Your instructions: Here the job is to copy the data exactly and to exclude every image from it.

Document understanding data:
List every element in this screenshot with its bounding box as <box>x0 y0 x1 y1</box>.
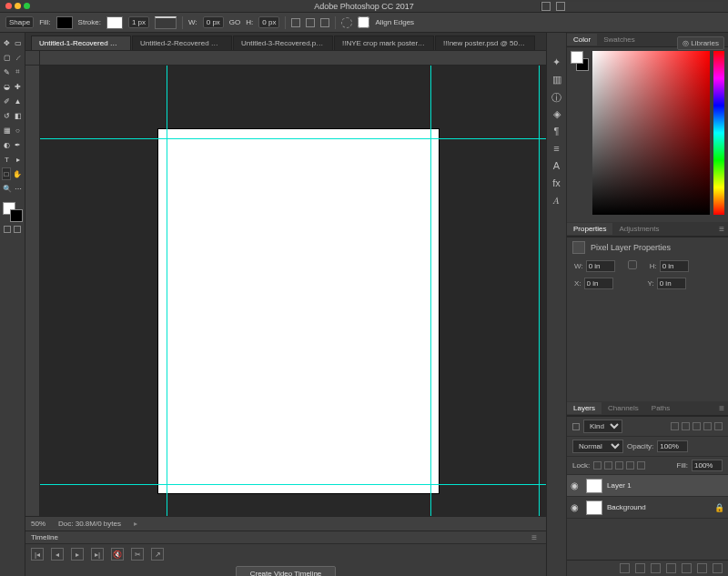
zoom-tool[interactable]: 🔍 <box>2 182 13 195</box>
path-select-tool[interactable]: ▸ <box>13 153 23 166</box>
close-window-button[interactable] <box>5 3 12 9</box>
layer-name[interactable]: Background <box>607 503 646 511</box>
options-gear-icon[interactable] <box>341 17 352 28</box>
dodge-tool[interactable]: ◐ <box>2 138 12 151</box>
brushes-panel-icon[interactable]: ▥ <box>551 74 562 86</box>
prop-x-input[interactable] <box>584 278 613 289</box>
workspace-switcher-icon[interactable] <box>556 2 565 11</box>
eyedropper-tool[interactable]: ◒ <box>2 80 12 93</box>
filter-adjust-icon[interactable] <box>682 422 690 430</box>
paths-tab[interactable]: Paths <box>645 402 676 414</box>
color-tab[interactable]: Color <box>567 34 597 45</box>
vertical-ruler[interactable] <box>25 66 40 516</box>
hand-tool[interactable]: ✋ <box>12 167 23 180</box>
swatches-tab[interactable]: Swatches <box>597 34 642 45</box>
create-video-timeline-button[interactable]: Create Video Timeline <box>236 566 336 576</box>
height-input[interactable]: 0 px <box>258 16 279 28</box>
properties-tab[interactable]: Properties <box>567 223 612 235</box>
guide-vertical[interactable] <box>167 66 167 516</box>
timeline-first-frame-button[interactable]: |◂ <box>31 548 44 561</box>
document-tab[interactable]: Untitled-3-Recovered.psd ... <box>233 35 333 50</box>
layer-name[interactable]: Layer 1 <box>607 481 632 490</box>
libraries-button[interactable]: ◎ Libraries <box>677 36 724 50</box>
align-edges-checkbox[interactable] <box>358 16 369 28</box>
heal-tool[interactable]: ✚ <box>13 80 23 93</box>
layer-group-icon[interactable] <box>682 563 692 573</box>
filter-kind-icon[interactable] <box>572 423 580 430</box>
timeline-menu-icon[interactable]: ≡ <box>531 532 537 542</box>
guide-vertical[interactable] <box>539 66 540 516</box>
timeline-next-frame-button[interactable]: ▸| <box>91 548 104 561</box>
move-tool[interactable]: ✥ <box>2 36 12 49</box>
fill-swatch[interactable] <box>56 16 73 29</box>
document-tab[interactable]: !!NYE crop mark poster.psd ... <box>334 35 434 50</box>
paragraph-panel-icon[interactable]: ≡ <box>551 143 562 155</box>
arrange-icon[interactable] <box>320 18 329 27</box>
history-brush-tool[interactable]: ↺ <box>2 109 12 122</box>
link-layers-icon[interactable] <box>620 563 630 573</box>
background-color[interactable] <box>10 209 23 222</box>
delete-layer-icon[interactable] <box>713 563 723 573</box>
quickselect-tool[interactable]: ✎ <box>2 66 12 78</box>
maximize-window-button[interactable] <box>24 3 30 9</box>
lock-artboard-icon[interactable] <box>626 461 634 470</box>
adjustments-tab[interactable]: Adjustments <box>612 223 665 235</box>
filter-type-icon[interactable] <box>693 422 701 430</box>
width-input[interactable]: 0 px <box>203 16 224 28</box>
horizontal-ruler[interactable] <box>40 51 546 66</box>
opacity-input[interactable] <box>657 440 688 452</box>
guide-horizontal[interactable] <box>40 484 546 485</box>
actions-panel-icon[interactable]: 𝐴 <box>551 195 562 207</box>
fill-opacity-input[interactable] <box>692 460 723 471</box>
blend-mode-select[interactable]: Normal <box>572 440 623 453</box>
lasso-tool[interactable]: ⟋ <box>13 51 23 64</box>
minimize-window-button[interactable] <box>15 3 21 9</box>
blur-tool[interactable]: ○ <box>13 124 23 136</box>
canvas[interactable] <box>158 129 439 493</box>
glyph-panel-icon[interactable]: A <box>551 160 562 172</box>
color-foreground-swatch[interactable] <box>571 51 583 64</box>
stamp-tool[interactable]: ▲ <box>13 95 23 107</box>
timeline-transition-button[interactable]: ↗ <box>151 548 164 561</box>
document-info[interactable]: Doc: 30.8M/0 bytes <box>58 520 121 528</box>
screenmode-icon[interactable] <box>14 226 21 233</box>
lock-pixels-icon[interactable] <box>604 461 612 470</box>
rectangle-tool[interactable]: □ <box>2 167 11 180</box>
lock-all-icon[interactable] <box>637 461 645 470</box>
new-layer-icon[interactable] <box>697 563 707 573</box>
link-wh-icon[interactable] <box>628 260 637 269</box>
guide-vertical[interactable] <box>430 66 431 516</box>
channels-tab[interactable]: Channels <box>602 402 645 414</box>
panel-menu-icon[interactable]: ≡ <box>719 224 724 234</box>
character-panel-icon[interactable]: ¶ <box>551 126 562 137</box>
layer-row[interactable]: ◉ Background 🔒 <box>567 497 728 519</box>
filter-smart-icon[interactable] <box>714 422 723 430</box>
timeline-prev-frame-button[interactable]: ◂ <box>51 548 64 561</box>
path-ops-icon[interactable] <box>291 18 300 27</box>
quickmask-icon[interactable] <box>4 226 11 233</box>
navigator-panel-icon[interactable]: ◈ <box>551 108 562 120</box>
prop-y-input[interactable] <box>657 278 686 289</box>
canvas-viewport[interactable] <box>40 66 546 516</box>
document-tab[interactable]: Untitled-1-Recovered @ 50% (Layer 1, CMY… <box>31 35 131 50</box>
styles-panel-icon[interactable]: fx <box>551 177 562 189</box>
marquee-tool[interactable]: ▢ <box>2 51 12 64</box>
layer-fx-icon[interactable] <box>635 563 645 573</box>
prop-w-input[interactable] <box>586 260 615 272</box>
tool-mode-select[interactable]: Shape <box>5 16 34 28</box>
document-tab[interactable]: !!!new poster.psd @ 50% (!!N... <box>435 35 535 50</box>
filter-kind-select[interactable]: Kind <box>583 419 622 433</box>
stroke-width-input[interactable]: 1 px <box>128 16 149 28</box>
guide-horizontal[interactable] <box>40 138 546 139</box>
stroke-style-select[interactable] <box>155 16 177 29</box>
timeline-audio-button[interactable]: 🔇 <box>111 548 124 561</box>
color-field[interactable] <box>592 51 710 215</box>
prop-h-input[interactable] <box>660 260 689 272</box>
brush-tool[interactable]: ✐ <box>2 95 12 107</box>
eraser-tool[interactable]: ◧ <box>13 109 23 122</box>
document-tab[interactable]: Untitled-2-Recovered @ 50... <box>132 35 232 50</box>
search-icon[interactable] <box>541 2 551 11</box>
info-panel-icon[interactable]: ⓘ <box>551 91 562 103</box>
gradient-tool[interactable]: ▦ <box>2 124 12 136</box>
align-icon[interactable] <box>306 18 315 27</box>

Your solution:
List every element in this screenshot with its bounding box as <box>x0 y0 x1 y1</box>.
zoom-tool[interactable]: 🔍 <box>2 182 13 195</box>
path-select-tool[interactable]: ▸ <box>13 153 23 166</box>
close-window-button[interactable] <box>5 3 12 9</box>
layer-name[interactable]: Background <box>607 503 646 511</box>
options-gear-icon[interactable] <box>341 17 352 28</box>
dodge-tool[interactable]: ◐ <box>2 138 12 151</box>
brushes-panel-icon[interactable]: ▥ <box>551 74 562 86</box>
prop-x-input[interactable] <box>584 278 613 289</box>
workspace-switcher-icon[interactable] <box>556 2 565 11</box>
eyedropper-tool[interactable]: ◒ <box>2 80 12 93</box>
filter-adjust-icon[interactable] <box>682 422 690 430</box>
paths-tab[interactable]: Paths <box>645 402 676 414</box>
color-tab[interactable]: Color <box>567 34 597 45</box>
vertical-ruler[interactable] <box>25 66 40 516</box>
hand-tool[interactable]: ✋ <box>12 167 23 180</box>
swatches-tab[interactable]: Swatches <box>597 34 642 45</box>
create-video-timeline-button[interactable]: Create Video Timeline <box>236 566 336 576</box>
height-input[interactable]: 0 px <box>258 16 279 28</box>
properties-tab[interactable]: Properties <box>567 223 612 235</box>
guide-vertical[interactable] <box>167 66 167 516</box>
timeline-first-frame-button[interactable]: |◂ <box>31 548 44 561</box>
document-tab[interactable]: Untitled-3-Recovered.psd ... <box>233 35 333 50</box>
layer-name[interactable]: Layer 1 <box>607 481 632 490</box>
libraries-button[interactable]: ◎ Libraries <box>677 36 724 50</box>
align-edges-checkbox[interactable] <box>358 16 369 28</box>
heal-tool[interactable]: ✚ <box>13 80 23 93</box>
layer-group-icon[interactable] <box>682 563 692 573</box>
filter-kind-icon[interactable] <box>572 423 580 430</box>
timeline-menu-icon[interactable]: ≡ <box>531 532 537 542</box>
guide-vertical[interactable] <box>539 66 540 516</box>
timeline-next-frame-button[interactable]: ▸| <box>91 548 104 561</box>
move-tool[interactable]: ✥ <box>2 36 12 49</box>
fill-swatch[interactable] <box>56 16 73 29</box>
document-tab[interactable]: !!NYE crop mark poster.psd ... <box>334 35 434 50</box>
paragraph-panel-icon[interactable]: ≡ <box>551 143 562 155</box>
arrange-icon[interactable] <box>320 18 329 27</box>
history-brush-tool[interactable]: ↺ <box>2 109 12 122</box>
link-layers-icon[interactable] <box>620 563 630 573</box>
background-color[interactable] <box>10 209 23 222</box>
delete-layer-icon[interactable] <box>713 563 723 573</box>
quickselect-tool[interactable]: ✎ <box>2 66 12 78</box>
maximize-window-button[interactable] <box>24 3 30 9</box>
lock-artboard-icon[interactable] <box>626 461 634 470</box>
adjustments-tab[interactable]: Adjustments <box>612 223 665 235</box>
filter-type-icon[interactable] <box>693 422 701 430</box>
width-input[interactable]: 0 px <box>203 16 224 28</box>
horizontal-ruler[interactable] <box>40 51 546 66</box>
opacity-input[interactable] <box>657 440 688 452</box>
guide-horizontal[interactable] <box>40 484 546 485</box>
actions-panel-icon[interactable]: 𝐴 <box>551 195 562 207</box>
fill-opacity-input[interactable] <box>692 460 723 471</box>
blend-mode-select[interactable]: Normal <box>572 440 623 453</box>
lasso-tool[interactable]: ⟋ <box>13 51 23 64</box>
minimize-window-button[interactable] <box>15 3 21 9</box>
blur-tool[interactable]: ○ <box>13 124 23 136</box>
canvas[interactable] <box>158 129 439 493</box>
glyph-panel-icon[interactable]: A <box>551 160 562 172</box>
color-foreground-swatch[interactable] <box>571 51 583 64</box>
stamp-tool[interactable]: ▲ <box>13 95 23 107</box>
timeline-transition-button[interactable]: ↗ <box>151 548 164 561</box>
document-info[interactable]: Doc: 30.8M/0 bytes <box>58 520 121 528</box>
screenmode-icon[interactable] <box>14 226 21 233</box>
lock-pixels-icon[interactable] <box>604 461 612 470</box>
rectangle-tool[interactable]: □ <box>2 167 11 180</box>
lock-all-icon[interactable] <box>637 461 645 470</box>
new-layer-icon[interactable] <box>697 563 707 573</box>
link-wh-icon[interactable] <box>628 260 637 269</box>
guide-vertical[interactable] <box>430 66 431 516</box>
channels-tab[interactable]: Channels <box>602 402 645 414</box>
panel-menu-icon[interactable]: ≡ <box>719 224 724 234</box>
character-panel-icon[interactable]: ¶ <box>551 126 562 137</box>
layer-row[interactable]: ◉ Background 🔒 <box>567 497 728 519</box>
filter-smart-icon[interactable] <box>714 422 723 430</box>
timeline-prev-frame-button[interactable]: ◂ <box>51 548 64 561</box>
path-ops-icon[interactable] <box>291 18 300 27</box>
quickmask-icon[interactable] <box>4 226 11 233</box>
navigator-panel-icon[interactable]: ◈ <box>551 108 562 120</box>
prop-y-input[interactable] <box>657 278 686 289</box>
canvas-viewport[interactable] <box>40 66 546 516</box>
document-tab[interactable]: Untitled-1-Recovered @ 50% (Layer 1, CMY… <box>31 35 131 50</box>
styles-panel-icon[interactable]: fx <box>551 177 562 189</box>
marquee-tool[interactable]: ▢ <box>2 51 12 64</box>
layer-fx-icon[interactable] <box>635 563 645 573</box>
prop-w-input[interactable] <box>586 260 615 272</box>
tool-mode-select[interactable]: Shape <box>5 16 34 28</box>
document-tab[interactable]: !!!new poster.psd @ 50% (!!N... <box>435 35 535 50</box>
filter-kind-select[interactable]: Kind <box>583 419 622 433</box>
stroke-width-input[interactable]: 1 px <box>128 16 149 28</box>
guide-horizontal[interactable] <box>40 138 546 139</box>
stroke-style-select[interactable] <box>155 16 177 29</box>
timeline-audio-button[interactable]: 🔇 <box>111 548 124 561</box>
color-field[interactable] <box>592 51 710 215</box>
prop-h-input[interactable] <box>660 260 689 272</box>
brush-tool[interactable]: ✐ <box>2 95 12 107</box>
eraser-tool[interactable]: ◧ <box>13 109 23 122</box>
document-tab[interactable]: Untitled-2-Recovered @ 50... <box>132 35 232 50</box>
search-icon[interactable] <box>541 2 551 11</box>
info-panel-icon[interactable]: ⓘ <box>551 91 562 103</box>
gradient-tool[interactable]: ▦ <box>2 124 12 136</box>
align-icon[interactable] <box>306 18 315 27</box>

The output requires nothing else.